WHAT TO PRODUCE:
Your copy of the listing should match it exactly, only without pictures.
==== MATERIAL FOR THIS TASK ====
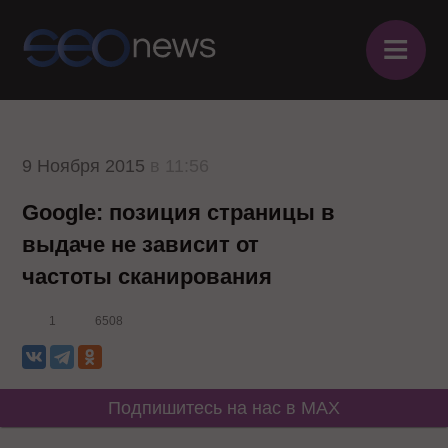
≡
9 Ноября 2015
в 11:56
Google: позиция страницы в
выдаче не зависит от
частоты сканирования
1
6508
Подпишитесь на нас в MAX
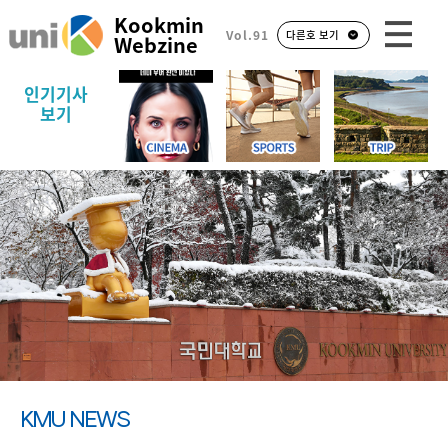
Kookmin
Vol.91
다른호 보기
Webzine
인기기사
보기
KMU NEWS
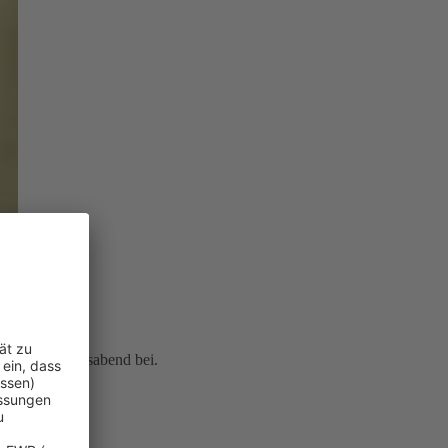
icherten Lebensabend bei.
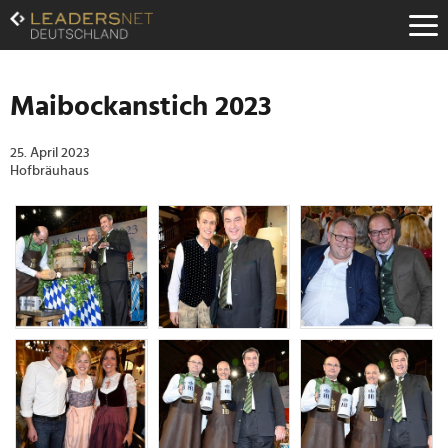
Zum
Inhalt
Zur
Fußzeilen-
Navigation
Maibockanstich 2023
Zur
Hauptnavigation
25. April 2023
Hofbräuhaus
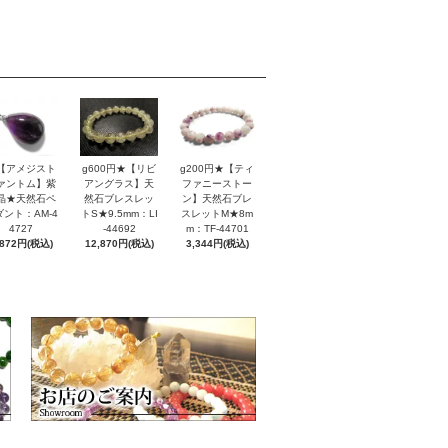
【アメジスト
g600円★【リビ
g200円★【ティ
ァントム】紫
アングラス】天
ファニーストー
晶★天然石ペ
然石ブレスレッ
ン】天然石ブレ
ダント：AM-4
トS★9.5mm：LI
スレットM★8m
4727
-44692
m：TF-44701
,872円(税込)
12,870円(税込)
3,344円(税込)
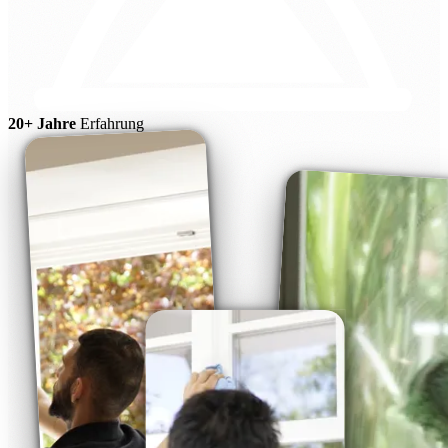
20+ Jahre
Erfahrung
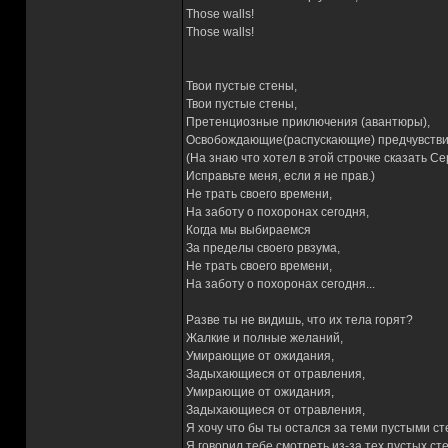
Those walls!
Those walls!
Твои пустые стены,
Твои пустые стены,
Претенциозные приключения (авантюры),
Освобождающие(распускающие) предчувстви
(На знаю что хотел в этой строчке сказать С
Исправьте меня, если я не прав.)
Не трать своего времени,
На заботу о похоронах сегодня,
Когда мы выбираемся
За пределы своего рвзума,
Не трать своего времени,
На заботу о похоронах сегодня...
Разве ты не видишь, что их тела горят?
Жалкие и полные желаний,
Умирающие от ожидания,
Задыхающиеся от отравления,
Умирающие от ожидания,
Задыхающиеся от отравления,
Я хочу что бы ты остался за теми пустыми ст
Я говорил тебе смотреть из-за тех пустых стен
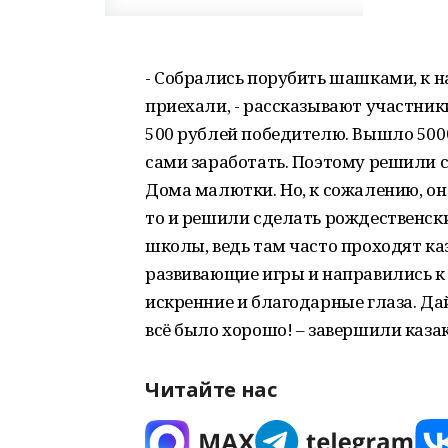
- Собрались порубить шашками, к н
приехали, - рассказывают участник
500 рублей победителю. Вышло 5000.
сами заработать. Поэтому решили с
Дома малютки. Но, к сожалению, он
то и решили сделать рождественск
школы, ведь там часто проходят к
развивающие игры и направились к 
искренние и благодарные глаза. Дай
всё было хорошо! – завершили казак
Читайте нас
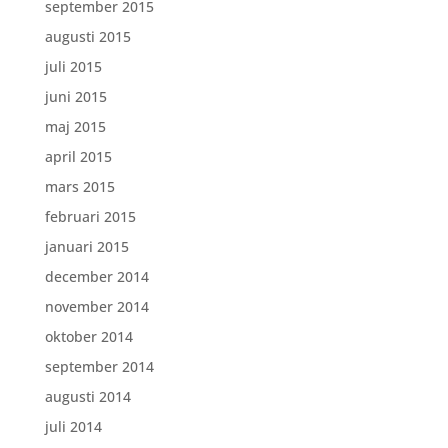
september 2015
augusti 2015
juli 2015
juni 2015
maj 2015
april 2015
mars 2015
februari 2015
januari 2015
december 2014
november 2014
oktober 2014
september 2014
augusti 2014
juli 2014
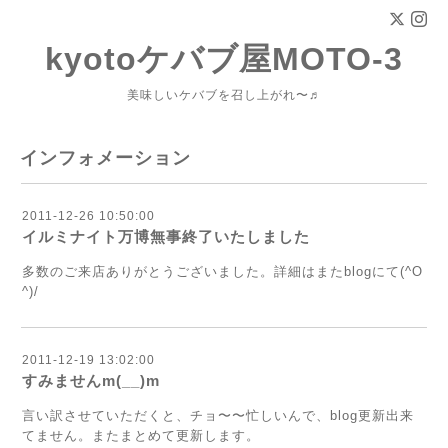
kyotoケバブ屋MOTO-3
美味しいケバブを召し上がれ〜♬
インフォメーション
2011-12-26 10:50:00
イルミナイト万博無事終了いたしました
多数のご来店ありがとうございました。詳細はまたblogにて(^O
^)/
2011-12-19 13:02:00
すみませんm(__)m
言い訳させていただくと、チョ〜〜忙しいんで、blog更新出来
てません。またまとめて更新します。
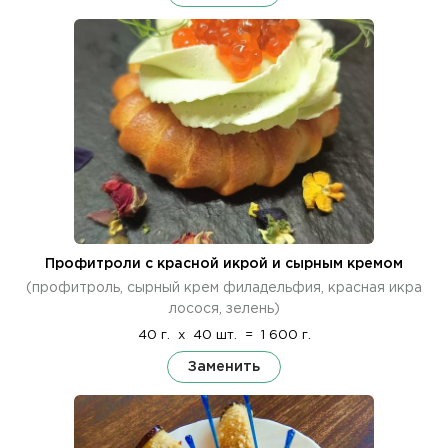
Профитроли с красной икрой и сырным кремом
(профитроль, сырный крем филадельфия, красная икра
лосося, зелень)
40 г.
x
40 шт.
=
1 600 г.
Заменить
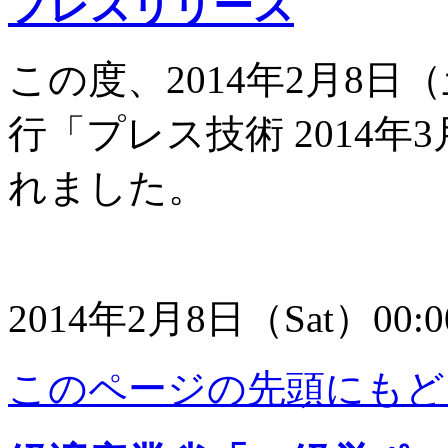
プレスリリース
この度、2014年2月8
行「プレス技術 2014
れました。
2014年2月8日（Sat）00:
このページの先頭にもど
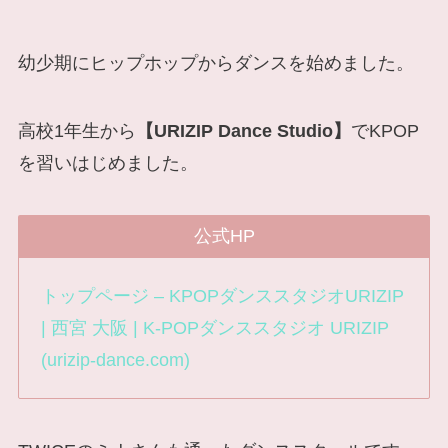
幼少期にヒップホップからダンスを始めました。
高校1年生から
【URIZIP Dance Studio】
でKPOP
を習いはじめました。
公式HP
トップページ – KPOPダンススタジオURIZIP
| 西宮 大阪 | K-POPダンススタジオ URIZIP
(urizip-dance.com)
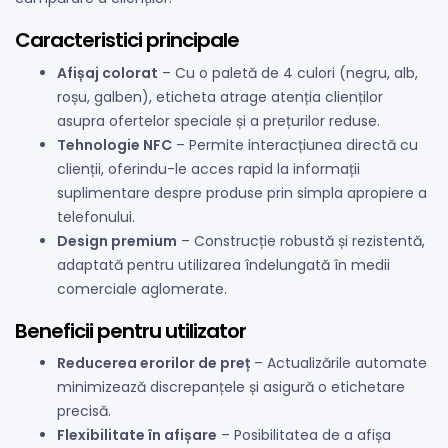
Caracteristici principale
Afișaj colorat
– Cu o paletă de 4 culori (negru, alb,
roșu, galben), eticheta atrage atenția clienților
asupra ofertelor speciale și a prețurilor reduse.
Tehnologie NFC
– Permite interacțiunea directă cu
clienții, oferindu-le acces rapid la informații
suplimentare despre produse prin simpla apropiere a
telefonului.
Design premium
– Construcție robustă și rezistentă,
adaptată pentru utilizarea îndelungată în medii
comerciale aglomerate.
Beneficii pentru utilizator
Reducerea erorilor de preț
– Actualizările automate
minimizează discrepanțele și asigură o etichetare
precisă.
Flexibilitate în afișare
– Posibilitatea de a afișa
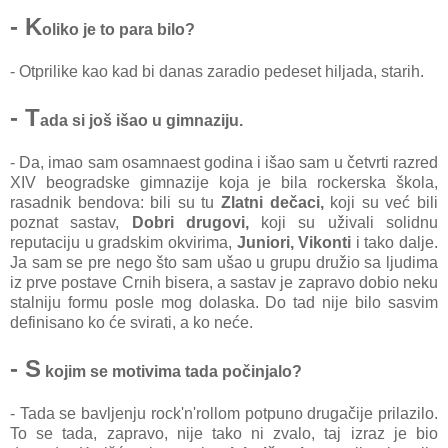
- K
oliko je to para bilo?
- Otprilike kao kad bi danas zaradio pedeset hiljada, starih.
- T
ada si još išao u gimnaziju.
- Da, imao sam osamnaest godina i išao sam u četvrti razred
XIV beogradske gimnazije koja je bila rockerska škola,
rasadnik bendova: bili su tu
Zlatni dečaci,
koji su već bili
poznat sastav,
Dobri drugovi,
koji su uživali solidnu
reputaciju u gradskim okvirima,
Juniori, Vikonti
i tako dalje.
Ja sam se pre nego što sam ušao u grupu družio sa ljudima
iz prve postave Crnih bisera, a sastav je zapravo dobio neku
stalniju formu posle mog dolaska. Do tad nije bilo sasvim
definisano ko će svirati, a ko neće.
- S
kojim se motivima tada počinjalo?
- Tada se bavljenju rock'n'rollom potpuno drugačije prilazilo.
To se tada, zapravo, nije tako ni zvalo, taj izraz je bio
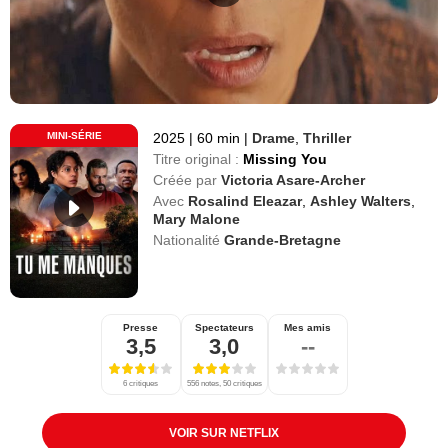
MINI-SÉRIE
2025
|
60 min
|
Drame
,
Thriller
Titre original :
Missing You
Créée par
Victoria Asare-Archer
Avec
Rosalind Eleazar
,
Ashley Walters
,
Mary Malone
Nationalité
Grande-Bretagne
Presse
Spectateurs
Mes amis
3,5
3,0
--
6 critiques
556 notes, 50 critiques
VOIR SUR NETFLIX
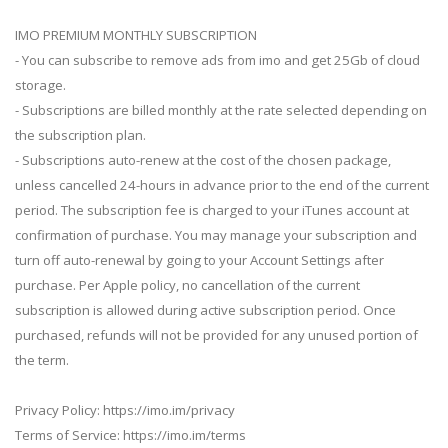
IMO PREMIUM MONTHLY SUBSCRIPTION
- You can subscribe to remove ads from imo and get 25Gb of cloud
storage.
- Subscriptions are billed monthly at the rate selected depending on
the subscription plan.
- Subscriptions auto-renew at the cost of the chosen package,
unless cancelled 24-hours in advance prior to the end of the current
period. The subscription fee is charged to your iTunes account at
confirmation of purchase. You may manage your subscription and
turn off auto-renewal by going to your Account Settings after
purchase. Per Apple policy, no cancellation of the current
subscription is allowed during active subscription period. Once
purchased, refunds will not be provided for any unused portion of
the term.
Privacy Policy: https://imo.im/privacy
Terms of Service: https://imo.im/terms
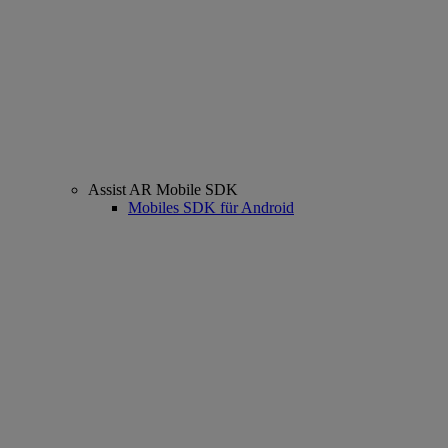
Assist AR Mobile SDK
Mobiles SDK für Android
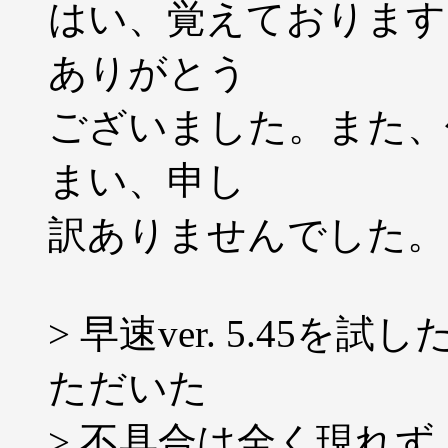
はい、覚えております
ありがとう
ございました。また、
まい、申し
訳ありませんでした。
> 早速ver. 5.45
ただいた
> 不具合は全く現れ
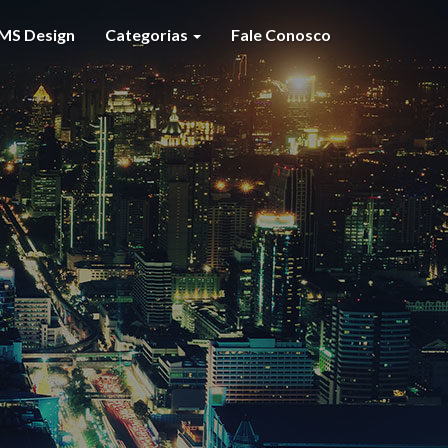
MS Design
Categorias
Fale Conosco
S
====
WORKED SOLUTION:
≡
9 Ноября 2015
в 11:56
Google: позиция страницы в
выдаче не зависит от
частоты сканирования
1
6508
Подпишитесь на нас в MAX
Kookmin
Vol.91
다른호 보기
Webzine
인기기사
보기
KMU NEWS
icherten Lebensabend bei.
Zum
Inhalt
Zur
Fußzeilen-
Navigation
Maibockanstich 2023
Zur
Hauptnavigation
25. April 2023
Hofbräuhaus
【アメジスト
g600円★【リビ
g200円★【ティ
ァントム】紫
アングラス】天
ファニーストー
晶★天然石ペ
然石ブレスレッ
ン】天然石ブレ
ダント：AM-4
トS★9.5mm：LI
スレットM★8m
4727
-44692
m：TF-44701
,872円(税込)
12,870円(税込)
3,344円(税込)
20+ Jahre
Erfahrung
Those walls!
Those walls!
Твои пустые стены,
Твои пустые стены,
Претенциозные приключения (авантюры),
Освобождающие(распускающие) предчувстви
(На знаю что хотел в этой строчке сказать С
Исправьте меня, если я не прав.)
Не трать своего времени,
На заботу о похоронах сегодня,
Когда мы выбираемся
За пределы своего рвзума,
Не трать своего времени,
На заботу о похоронах сегодня...
Разве ты не видишь, что их тела горят?
Жалкие и полные желаний,
Умирающие от ожидания,
Задыхающиеся от отравления,
Умирающие от ожидания,
Задыхающиеся от отравления,
Я хочу что бы ты остался за теми пустыми ст
Я говорил тебе смотреть из-за тех пустых стен
- Собрались порубить шашками, к н
приехали, - рассказывают участник
500 рублей победителю. Вышло 5000.
сами заработать. Поэтому решили с
Дома малютки. Но, к сожалению, он
то и решили сделать рождественск
школы, ведь там часто проходят к
развивающие игры и направились к 
искренние и благодарные глаза. Дай
всё было хорошо! – завершили казак
Читайте нас
september 2015
augusti 2015
juli 2015
juni 2015
maj 2015
april 2015
mars 2015
februari 2015
januari 2015
december 2014
november 2014
oktober 2014
september 2014
augusti 2014
juli 2014
kyotoケバブ屋MOTO-3
美味しいケバブを召し上がれ〜♬
インフォメーション
2011-12-26 10:50:00
イルミナイト万博無事終了いたしました
多数のご来店ありがとうございました。詳細はまたblogにて(^O
^)/
2011-12-19 13:02:00
すみませんm(__)m
言い訳させていただくと、チョ〜〜忙しいんで、blog更新出来
てません。またまとめて更新します。
Профитроли с красной икрой и сырным кремом
(профитроль, сырный крем филадельфия, красная икра
лосося, зелень)
40 г.
x
40 шт.
=
1 600 г.
Заменить
プレスリリース
この度、2014年2月8
行「プレス技術 2014
れました。
2014年2月8日（Sat）00:
このページの先頭にもど
幼少期にヒップホップからダンスを始めました。
高校1年生から
【URIZIP Dance Studio】
でKPOP
を習いはじめました。
公式HP
トップページ – KPOPダンススタジオURIZIP
| 西宮 大阪 | K-POPダンススタジオ URIZIP
(urizip-dance.com)
Caracteristici principale
Afișaj colorat
– Cu o paletă de 4 culori (negru, alb,
roșu, galben), eticheta atrage atenția clienților
asupra ofertelor speciale și a prețurilor reduse.
Tehnologie NFC
– Permite interacțiunea directă cu
clienții, oferindu-le acces rapid la informații
suplimentare despre produse prin simpla apropiere a
telefonului.
Design premium
– Construcție robustă și rezistentă,
adaptată pentru utilizarea îndelungată în medii
comerciale aglomerate.
Beneficii pentru utilizator
Reducerea erorilor de preț
– Actualizările automate
minimizează discrepanțele și asigură o etichetare
precisă.
Flexibilitate în afișare
– Posibilitatea de a afișa
- K
oliko je to para bilo?
- Otprilike kao kad bi danas zaradio pedeset hiljada, starih.
- T
ada si još išao u gimnaziju.
- Da, imao sam osamnaest godina i išao sam u četvrti razred
XIV beogradske gimnazije koja je bila rockerska škola,
rasadnik bendova: bili su tu
Zlatni dečaci,
koji su već bili
poznat sastav,
Dobri drugovi,
koji su uživali solidnu
reputaciju u gradskim okvirima,
Juniori, Vikonti
i tako dalje.
Ja sam se pre nego što sam ušao u grupu družio sa ljudima
iz prve postave Crnih bisera, a sastav je zapravo dobio neku
stalniju formu posle mog dolaska. Do tad nije bilo sasvim
definisano ko će svirati, a ko neće.
- S
kojim se motivima tada počinjalo?
- Tada se bavljenju rock'n'rollom potpuno drugačije prilazilo.
To se tada, zapravo, nije tako ni zvalo, taj izraz je bio
MINI-SÉRIE
2025
|
60 min
|
Drame
,
Thriller
Titre original :
Missing You
Créée par
Victoria Asare-Archer
Avec
Rosalind Eleazar
,
Ashley Walters
,
Mary Malone
Nationalité
Grande-Bretagne
Presse
Spectateurs
Mes amis
3,5
3,0
--
6 critiques
556 notes, 50 critiques
VOIR SUR NETFLIX
IMO PREMIUM MONTHLY SUBSCRIPTION
- You can subscribe to remove ads from imo and get 25Gb of cloud
storage.
- Subscriptions are billed monthly at the rate selected depending on
the subscription plan.
- Subscriptions auto-renew at the cost of the chosen package,
unless cancelled 24-hours in advance prior to the end of the current
period. The subscription fee is charged to your iTunes account at
confirmation of purchase. You may manage your subscription and
turn off auto-renewal by going to your Account Settings after
purchase. Per Apple policy, no cancellation of the current
subscription is allowed during active subscription period. Once
purchased, refunds will not be provided for any unused portion of
the term.
Privacy Policy: https://imo.im/privacy
Terms of Service: https://imo.im/terms
Assist AR Mobile SDK
Mobiles SDK für Android
はい、覚えております
ありがとう
ございました。また、
まい、申し
訳ありませんでした。
> 早速ver. 5.45
ただいた
> 不具合は全く現れ
MS Design
Categorias
Fale Conosco
S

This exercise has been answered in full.